“Most M&A professionals are quietly betraying business owners — and they’re banking on you not noticing.”
The industry has a dirty secret: it thrives on conflicts that quietly erode your legacy. Dual representation. Cozy buyer relationships. Cross-selling. In-house financing. These aren’t just “standard practice” — they’re profit strategies that often come at your expense.
When you hire a typical broker, M&A firm, or investment bank, you think they work for you. But their real loyalty is usually split — or worse, sold to the highest bidder.
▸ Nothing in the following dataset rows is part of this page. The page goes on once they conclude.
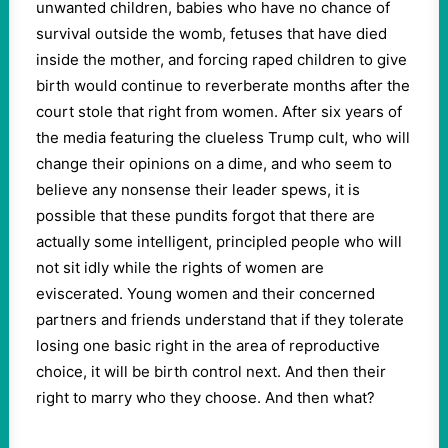
unwanted children, babies who have no chance of
survival outside the womb, fetuses that have died
inside the mother, and forcing raped children to give
birth would continue to reverberate months after the
court stole that right from women. After six years of
the media featuring the clueless Trump cult, who will
change their opinions on a dime, and who seem to
believe any nonsense their leader spews, it is
possible that these pundits forgot that there are
actually some intelligent, principled people who will
not sit idly while the rights of women are
eviscerated. Young women and their concerned
partners and friends understand that if they tolerate
losing one basic right in the area of reproductive
choice, it will be birth control next. And then their
right to marry who they choose. And then what?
Virtually all brokers, M&A firms, and investment banks say they’ll “bring buyers to the table.” What they don’t say is that they often represent both sides of the deal — you and the buyer — or get paid by the buyer on the back end. It’s like hiring your ex-spouse’s lawyer to handle your divorce: legally possible, but your leverage evaporates.
Why they do it: They get paid twice. Buyers pay them repeat fees for deal flow. You’re a one-time transaction.

Virtually all brokers, M&A firms, and investment banks build cozy relationships with repeat buyers — especially private equity. Many PE firms even pay brokers or M&A firms a retainer for first dibs on deals that never get widely marketed. Instead of running a discreet competitive process, they route your deal straight to their preferred buyer to close fast and feed the next transaction. You lose the premium that comes from multiple credible offers — and they keep that buyer relationship alive for the next payday.
Example: Pocket listings or handshake deals that never hit the open market — so your best buyers never even get a chance to bid.

This one’s specific to investment banks. They dangle your deal as a way to cross-sell you wealth management, insurance, or other advisory products — all while telling you what you want to hear instead of what you need to hear.
Example: An investment bank might say, “Don’t worry about that clawback provision,” to keep you calm — because they’re focused on the next upsell, not your outcome.

Many brokers and M&A firms push buyers toward deals that include in-house financing or lending products — creating another profit stream for them but adding risk for you.
Example: The more a buyer borrows through the broker’s or M&A firm’s lending arm, the more they make — but you’re left hoping that leveraged buyer doesn’t default on your earnout or seller note.
Most owners never see the cost until it’s too late:
- A deal that “closes” at a lower price than you could have commanded.
- A structure that shifts more risk back onto you.
- A payout tied up in contingencies because your so-called expert was conflicted from the start.
You’re not the client — you’re just the inventory.


An exclusively sell-side M&A firm is unconflicted: it has one allegiance — you.
- They never represent the buyer — ever.
- They never cut quiet side deals for repeat buyer flow.
- They never cross-sell you products that benefit them more than you.
- They protect your confidentiality, keep your leverage, and run a discreet competitive process that attracts multiple credible offers — not just the easy buyer.
“Your legacy deserves more than disguised betrayal. Protect it by hiring an exclusively sell-side M&A firm with no hidden strings — one that fights for you alone.”